§ **TO DO**: The line with "estresse que afetam a Floresta Amazônica; e a", the line with "O mediador da conferência será o professor", and all lines between them in the material below: return these exactly, and no others.

(RECORDS Opens)

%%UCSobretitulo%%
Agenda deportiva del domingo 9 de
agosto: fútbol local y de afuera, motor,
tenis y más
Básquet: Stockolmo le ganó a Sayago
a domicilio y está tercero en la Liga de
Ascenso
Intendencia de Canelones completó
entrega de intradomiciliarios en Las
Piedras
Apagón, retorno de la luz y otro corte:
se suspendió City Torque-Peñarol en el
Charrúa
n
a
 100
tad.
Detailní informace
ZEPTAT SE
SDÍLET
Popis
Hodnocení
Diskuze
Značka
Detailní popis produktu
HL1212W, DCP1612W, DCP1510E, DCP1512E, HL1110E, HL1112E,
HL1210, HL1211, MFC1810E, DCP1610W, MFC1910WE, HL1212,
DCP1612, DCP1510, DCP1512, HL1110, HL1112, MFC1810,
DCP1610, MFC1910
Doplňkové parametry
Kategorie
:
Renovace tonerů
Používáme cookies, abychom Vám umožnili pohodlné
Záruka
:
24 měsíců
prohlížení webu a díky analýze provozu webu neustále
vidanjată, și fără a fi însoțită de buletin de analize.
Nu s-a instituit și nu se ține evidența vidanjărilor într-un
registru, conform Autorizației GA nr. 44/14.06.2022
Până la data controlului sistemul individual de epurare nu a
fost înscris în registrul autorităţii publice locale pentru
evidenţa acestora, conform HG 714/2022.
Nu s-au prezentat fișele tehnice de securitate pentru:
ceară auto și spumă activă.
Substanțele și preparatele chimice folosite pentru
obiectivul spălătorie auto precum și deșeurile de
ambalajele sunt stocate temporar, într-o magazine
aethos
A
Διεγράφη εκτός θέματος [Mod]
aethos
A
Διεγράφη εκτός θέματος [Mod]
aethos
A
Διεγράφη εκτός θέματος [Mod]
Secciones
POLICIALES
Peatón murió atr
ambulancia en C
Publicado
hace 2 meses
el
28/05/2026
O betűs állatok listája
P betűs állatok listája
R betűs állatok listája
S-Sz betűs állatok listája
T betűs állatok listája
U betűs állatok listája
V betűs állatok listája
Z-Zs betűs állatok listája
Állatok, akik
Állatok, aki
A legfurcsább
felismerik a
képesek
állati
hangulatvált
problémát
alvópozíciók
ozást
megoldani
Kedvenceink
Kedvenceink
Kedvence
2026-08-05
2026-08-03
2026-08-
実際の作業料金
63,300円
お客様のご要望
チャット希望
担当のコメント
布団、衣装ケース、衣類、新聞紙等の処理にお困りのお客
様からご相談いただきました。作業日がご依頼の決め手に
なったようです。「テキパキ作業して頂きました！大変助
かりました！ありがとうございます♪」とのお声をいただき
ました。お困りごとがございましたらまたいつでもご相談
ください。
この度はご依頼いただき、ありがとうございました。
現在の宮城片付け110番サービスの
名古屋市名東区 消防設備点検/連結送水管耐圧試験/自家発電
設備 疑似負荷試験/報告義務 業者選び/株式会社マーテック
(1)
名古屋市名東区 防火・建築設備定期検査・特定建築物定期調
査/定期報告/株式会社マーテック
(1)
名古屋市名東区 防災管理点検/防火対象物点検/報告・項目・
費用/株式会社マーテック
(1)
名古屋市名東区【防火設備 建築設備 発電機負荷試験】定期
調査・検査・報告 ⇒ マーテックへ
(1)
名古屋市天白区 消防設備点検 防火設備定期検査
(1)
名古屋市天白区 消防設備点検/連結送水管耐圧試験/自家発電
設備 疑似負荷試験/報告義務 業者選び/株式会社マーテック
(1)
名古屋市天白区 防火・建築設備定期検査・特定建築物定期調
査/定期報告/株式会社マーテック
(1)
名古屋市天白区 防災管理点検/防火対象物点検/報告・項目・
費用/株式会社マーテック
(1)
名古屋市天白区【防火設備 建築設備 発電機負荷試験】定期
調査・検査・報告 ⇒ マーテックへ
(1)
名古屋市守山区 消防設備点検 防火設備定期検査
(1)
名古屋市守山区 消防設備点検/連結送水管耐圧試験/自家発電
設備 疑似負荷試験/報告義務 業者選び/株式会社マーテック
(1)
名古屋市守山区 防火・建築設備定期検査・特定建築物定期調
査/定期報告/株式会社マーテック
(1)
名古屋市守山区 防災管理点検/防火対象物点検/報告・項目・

(RECORDS Closes)
(RECORDS Opens)

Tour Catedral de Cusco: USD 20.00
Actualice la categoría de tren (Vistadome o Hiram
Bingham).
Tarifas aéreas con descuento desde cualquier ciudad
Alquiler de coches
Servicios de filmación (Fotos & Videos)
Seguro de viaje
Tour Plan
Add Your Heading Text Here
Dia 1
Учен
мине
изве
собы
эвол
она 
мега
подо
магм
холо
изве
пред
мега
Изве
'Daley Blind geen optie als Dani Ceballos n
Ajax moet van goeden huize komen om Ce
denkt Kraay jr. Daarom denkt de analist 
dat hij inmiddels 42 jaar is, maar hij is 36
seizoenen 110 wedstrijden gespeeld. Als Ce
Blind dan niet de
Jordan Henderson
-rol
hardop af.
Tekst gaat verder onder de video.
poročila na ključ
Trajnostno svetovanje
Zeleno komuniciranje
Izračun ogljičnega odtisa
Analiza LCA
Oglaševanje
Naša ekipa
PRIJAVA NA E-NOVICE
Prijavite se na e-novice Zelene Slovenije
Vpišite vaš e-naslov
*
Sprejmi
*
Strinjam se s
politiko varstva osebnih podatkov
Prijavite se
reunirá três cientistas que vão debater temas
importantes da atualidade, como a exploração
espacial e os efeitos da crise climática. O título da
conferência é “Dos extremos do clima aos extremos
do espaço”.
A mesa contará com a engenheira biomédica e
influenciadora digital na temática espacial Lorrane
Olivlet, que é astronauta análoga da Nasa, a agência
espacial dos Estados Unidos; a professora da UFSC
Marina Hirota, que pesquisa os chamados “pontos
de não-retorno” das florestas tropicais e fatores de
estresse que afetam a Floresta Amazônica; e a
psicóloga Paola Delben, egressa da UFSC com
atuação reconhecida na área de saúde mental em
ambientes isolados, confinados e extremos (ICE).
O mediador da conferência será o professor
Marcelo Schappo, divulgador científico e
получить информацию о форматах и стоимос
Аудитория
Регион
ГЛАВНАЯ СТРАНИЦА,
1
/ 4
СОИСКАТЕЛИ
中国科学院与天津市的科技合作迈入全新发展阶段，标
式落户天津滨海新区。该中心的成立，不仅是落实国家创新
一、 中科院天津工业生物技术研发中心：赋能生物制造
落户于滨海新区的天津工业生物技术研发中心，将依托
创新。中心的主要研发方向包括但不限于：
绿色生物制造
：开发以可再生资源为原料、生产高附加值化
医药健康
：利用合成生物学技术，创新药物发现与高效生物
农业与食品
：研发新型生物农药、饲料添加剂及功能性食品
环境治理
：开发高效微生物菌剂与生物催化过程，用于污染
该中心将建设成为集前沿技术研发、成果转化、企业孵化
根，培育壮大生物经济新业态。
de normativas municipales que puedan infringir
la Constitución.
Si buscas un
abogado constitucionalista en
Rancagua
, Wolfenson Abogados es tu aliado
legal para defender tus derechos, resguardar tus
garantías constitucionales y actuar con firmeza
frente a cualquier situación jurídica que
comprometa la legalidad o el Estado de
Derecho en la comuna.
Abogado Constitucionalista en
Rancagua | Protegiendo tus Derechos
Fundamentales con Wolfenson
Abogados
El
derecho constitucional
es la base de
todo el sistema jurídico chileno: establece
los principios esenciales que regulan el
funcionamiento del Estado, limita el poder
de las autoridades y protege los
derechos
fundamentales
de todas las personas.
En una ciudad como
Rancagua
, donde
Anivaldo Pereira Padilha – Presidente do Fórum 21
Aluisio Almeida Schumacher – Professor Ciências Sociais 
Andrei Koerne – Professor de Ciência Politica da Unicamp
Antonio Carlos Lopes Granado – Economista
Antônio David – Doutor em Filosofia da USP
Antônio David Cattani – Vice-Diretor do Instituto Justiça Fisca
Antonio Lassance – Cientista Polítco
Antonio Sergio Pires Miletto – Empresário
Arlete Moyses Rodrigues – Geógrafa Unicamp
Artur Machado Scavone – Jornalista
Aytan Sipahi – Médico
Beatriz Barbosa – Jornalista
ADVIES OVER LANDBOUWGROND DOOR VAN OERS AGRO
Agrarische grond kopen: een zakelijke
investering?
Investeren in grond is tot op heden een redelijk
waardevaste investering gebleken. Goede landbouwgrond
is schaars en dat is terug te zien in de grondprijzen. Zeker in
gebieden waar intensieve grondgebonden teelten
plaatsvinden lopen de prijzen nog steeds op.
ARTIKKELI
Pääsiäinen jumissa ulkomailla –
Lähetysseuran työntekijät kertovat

(RECORDS Closes)

§ **SOLVED EXERCISE**:
estresse que afetam a Floresta Amazônica; e a
psicóloga Paola Delben, egressa da UFSC com
atuação reconhecida na área de saúde mental em
ambientes isolados, confinados e extremos (ICE).
O mediador da conferência será o professor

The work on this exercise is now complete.